● **Data for this exercise**
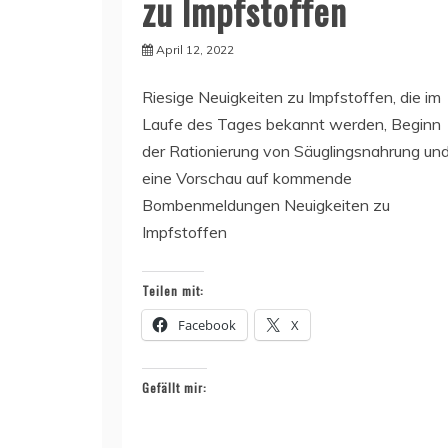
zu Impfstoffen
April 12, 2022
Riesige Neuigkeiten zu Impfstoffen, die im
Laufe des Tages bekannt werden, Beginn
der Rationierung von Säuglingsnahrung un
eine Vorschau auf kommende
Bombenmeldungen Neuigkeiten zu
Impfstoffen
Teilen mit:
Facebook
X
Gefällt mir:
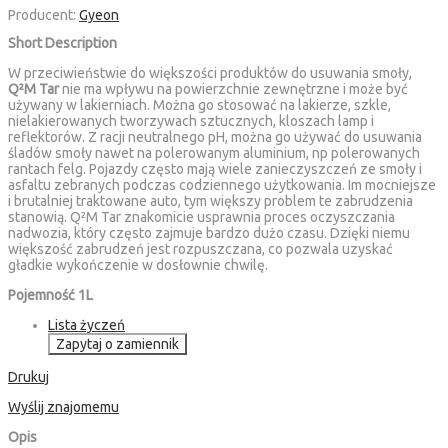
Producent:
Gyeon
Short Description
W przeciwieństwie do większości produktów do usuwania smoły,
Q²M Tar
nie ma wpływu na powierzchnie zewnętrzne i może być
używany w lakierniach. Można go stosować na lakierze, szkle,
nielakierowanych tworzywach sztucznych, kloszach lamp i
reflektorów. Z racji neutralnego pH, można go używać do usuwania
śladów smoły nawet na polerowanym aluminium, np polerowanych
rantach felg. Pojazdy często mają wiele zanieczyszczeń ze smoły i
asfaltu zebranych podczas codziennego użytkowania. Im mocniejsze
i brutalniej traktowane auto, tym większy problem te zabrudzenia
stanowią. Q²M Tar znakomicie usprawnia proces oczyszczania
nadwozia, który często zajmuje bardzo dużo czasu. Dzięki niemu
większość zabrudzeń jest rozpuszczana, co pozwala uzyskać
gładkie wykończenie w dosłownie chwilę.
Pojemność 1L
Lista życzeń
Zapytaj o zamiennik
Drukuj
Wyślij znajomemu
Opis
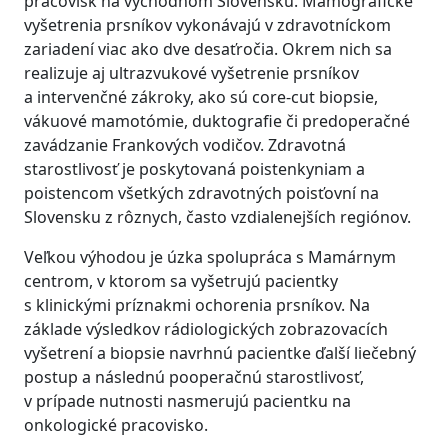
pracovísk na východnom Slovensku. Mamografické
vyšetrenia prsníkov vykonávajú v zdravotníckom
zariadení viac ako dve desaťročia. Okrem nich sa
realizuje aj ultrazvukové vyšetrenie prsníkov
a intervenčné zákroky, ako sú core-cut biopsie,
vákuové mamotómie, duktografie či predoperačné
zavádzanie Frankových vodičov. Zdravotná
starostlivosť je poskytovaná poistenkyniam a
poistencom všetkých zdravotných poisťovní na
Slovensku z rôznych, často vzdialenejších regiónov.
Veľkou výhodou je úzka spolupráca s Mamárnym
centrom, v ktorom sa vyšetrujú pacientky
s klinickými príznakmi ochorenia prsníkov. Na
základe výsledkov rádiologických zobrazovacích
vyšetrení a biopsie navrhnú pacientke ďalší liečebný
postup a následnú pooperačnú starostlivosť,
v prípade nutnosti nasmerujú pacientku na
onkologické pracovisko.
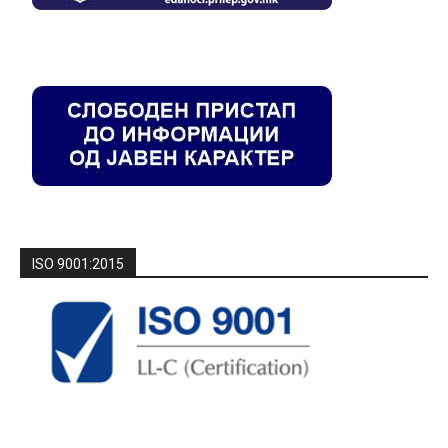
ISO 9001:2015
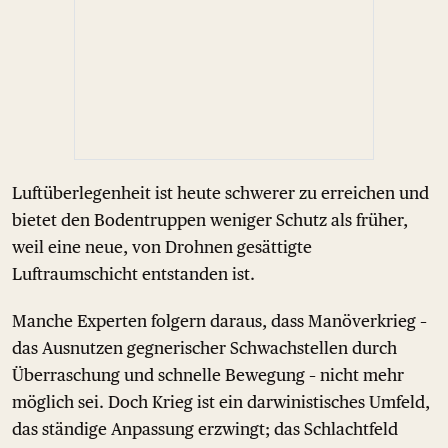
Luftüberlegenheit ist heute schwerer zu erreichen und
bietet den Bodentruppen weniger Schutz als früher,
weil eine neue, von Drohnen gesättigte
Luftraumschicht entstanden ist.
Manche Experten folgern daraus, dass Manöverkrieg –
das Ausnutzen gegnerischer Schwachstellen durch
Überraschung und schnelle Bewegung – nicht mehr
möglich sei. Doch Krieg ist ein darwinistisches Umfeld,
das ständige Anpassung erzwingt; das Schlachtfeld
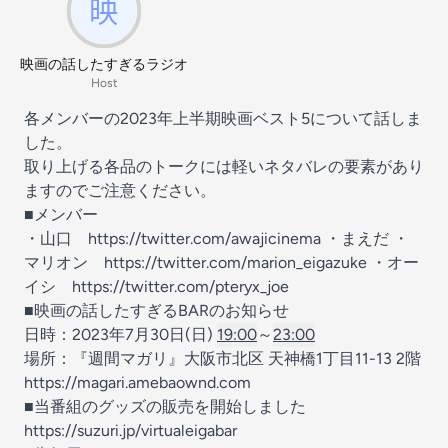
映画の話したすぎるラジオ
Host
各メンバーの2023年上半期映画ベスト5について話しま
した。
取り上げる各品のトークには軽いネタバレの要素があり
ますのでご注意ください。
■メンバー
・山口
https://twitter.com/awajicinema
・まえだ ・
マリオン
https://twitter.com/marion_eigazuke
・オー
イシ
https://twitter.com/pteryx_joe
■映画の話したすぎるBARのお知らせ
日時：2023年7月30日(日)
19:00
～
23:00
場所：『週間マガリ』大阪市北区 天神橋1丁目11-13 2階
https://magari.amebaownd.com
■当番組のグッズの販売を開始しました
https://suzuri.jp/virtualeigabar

● **Task details**
Of the lines above, copy each that contains "Impfstoffen".

● **Solved exercise**
zu Impfstoffen
Riesige Neuigkeiten zu Impfstoffen, die im
Impfstoffen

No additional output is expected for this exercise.